▶ _Recorded data_:
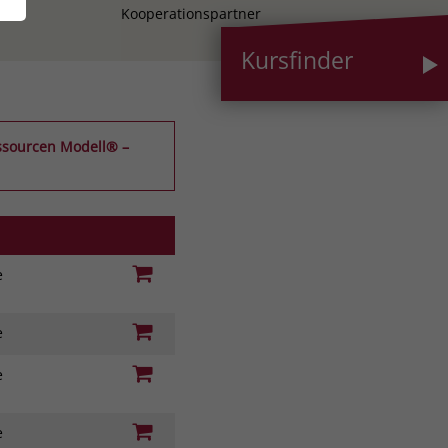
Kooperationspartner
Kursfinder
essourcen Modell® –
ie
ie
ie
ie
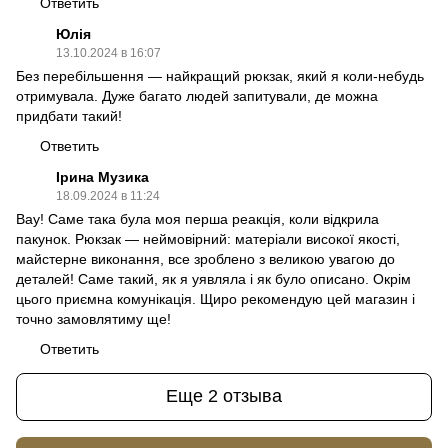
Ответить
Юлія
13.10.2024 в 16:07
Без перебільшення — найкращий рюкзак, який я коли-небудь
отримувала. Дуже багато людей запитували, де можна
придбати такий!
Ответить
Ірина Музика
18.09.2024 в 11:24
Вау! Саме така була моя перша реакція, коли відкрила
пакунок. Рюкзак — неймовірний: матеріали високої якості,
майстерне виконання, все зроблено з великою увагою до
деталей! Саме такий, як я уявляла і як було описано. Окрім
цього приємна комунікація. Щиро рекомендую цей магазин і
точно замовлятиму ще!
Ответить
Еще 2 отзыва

---

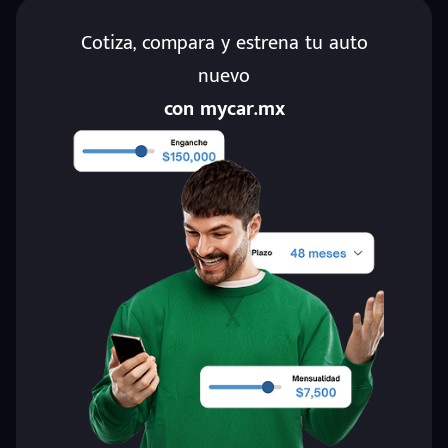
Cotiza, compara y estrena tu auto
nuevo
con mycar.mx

...

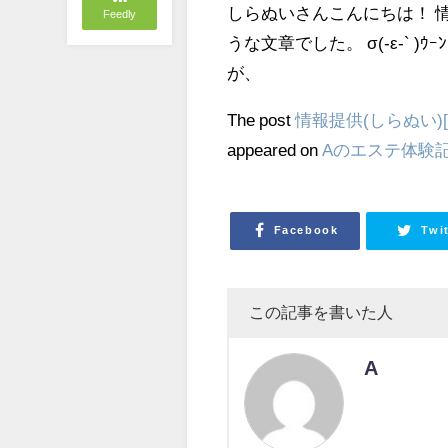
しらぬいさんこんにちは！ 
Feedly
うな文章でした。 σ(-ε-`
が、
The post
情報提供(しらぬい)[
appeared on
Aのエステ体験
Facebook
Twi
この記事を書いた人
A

▶ _Task_: From the records above, copy only the lines running from the line holding "Kooperationspartner" through the line holding "Еще 2 отзыва", with no pictures.

▶ _Solution to the exercise_:
Kooperationspartner
Kursfinder
essourcen Modell® –
ie
ie
ie
ie
Ответить
Юлія
13.10.2024 в 16:07
Без перебільшення — найкращий рюкзак, який я коли-небудь
отримувала. Дуже багато людей запитували, де можна
придбати такий!
Ответить
Ірина Музика
18.09.2024 в 11:24
Вау! Саме така була моя перша реакція, коли відкрила
пакунок. Рюкзак — неймовірний: матеріали високої якості,
майстерне виконання, все зроблено з великою увагою до
деталей! Саме такий, як я уявляла і як було описано. Окрім
цього приємна комунікація. Щиро рекомендую цей магазин і
точно замовлятиму ще!
Ответить
Еще 2 отзыва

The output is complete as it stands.